By Bob Confer
In the middle of last winter, I returned home following another one of those miserable, sloppy and incredibly slow commutes that had become a little too common. As I got out of the truck I was immediately greeted by the calls of robins. Not one. Not two. But two dozen!
Yes, two dozen of these so-called “signs of spring” were looking down upon me and no doubt laughing.
Touche, Mother Nature.
I could only let out a “darn you” or something along those lines under my breath. The weather really wasn’t conducive to spring.
But, I knew better. Despite the widely-held belief that these birds are the harbingers of all things vernal, they really aren’t.
Robins, which are common throughout Western New York in the spring, summer, and fall, can still be found here in the winter months. We’re just at the northern edge of the year-round range. From December through February they aren’t around in any measurable number and in some winters they are downright rare, but, they’re here … if you know where to look.

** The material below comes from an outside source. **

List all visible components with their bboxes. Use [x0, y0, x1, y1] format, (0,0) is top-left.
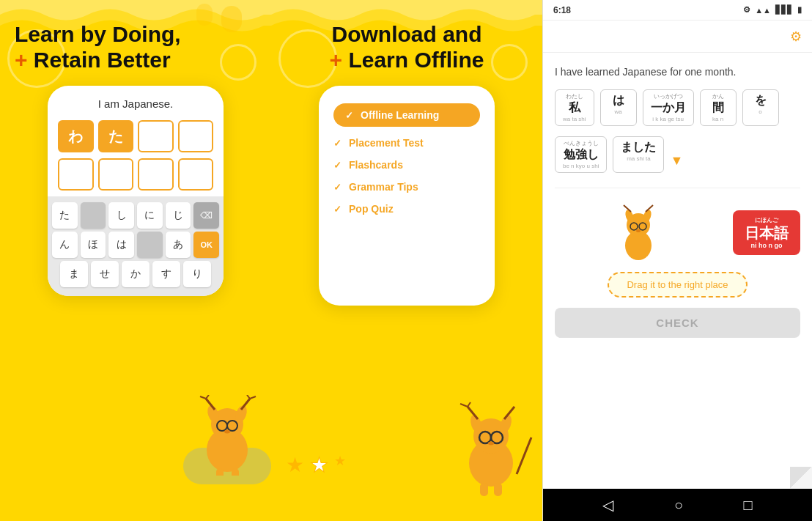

While you might find a robin in your yard in the warmer months, you aren’t likely to do so in the winter.
You’ll have to venture out into the woods. Don’t go into the deep, larger forests, though. Stick to younger, brushier forest edges and small woodlots. That’s because the redbreasts are after the bounty of berries that hang on smaller trees and shrubs well into the colder months – mountain ashes, currants, sumacs, and viburnums to name a few.
Berries make up a surprising amount of a robin’s diet. We might be more familiar with seeing robins pulling nightcrawlers from our lawn or yanking tent caterpillars from their messy nests in the spring and early summer, but their diets switch as berries, like blackcaps and mulberries, start ripening in July.
Studies have shown that from July through February more than 60% of a robin’s diet will be fruits and that number could surpass 85% in a bad winter without the periodic thaws that release insects.
To attract robins to your yard in the winter, you might want to plant some shrubs that stubbornly retain their berries, like pyrcanthas, roses or the aforementioned viburnums. You could even let some staghorn sumacs – which many people don’t like — grow wild.
Unless they become starved and desperate, which can happen to the robins that stay here in a rough winter, they won’t come to feeding stations. But, on these frigid days you might find they are interested in raisins, apple bits, blueberries, raspberries and even bread crumbs. They are best served if you have a yard adjacent to a woodlot; you really won’t find robins frequenting cities and villages as you would in the summer.
Do not place the fruits on a bird feeder or platform, they won’t take them. They are naturally conditioned to expect berries to be growing on trees or lying on the ground next to them. Create a separate feeding area for them away from the cardinals and chickadees. Put some fruits on the ground next to a shrub and hope that they find them before the squirrels do.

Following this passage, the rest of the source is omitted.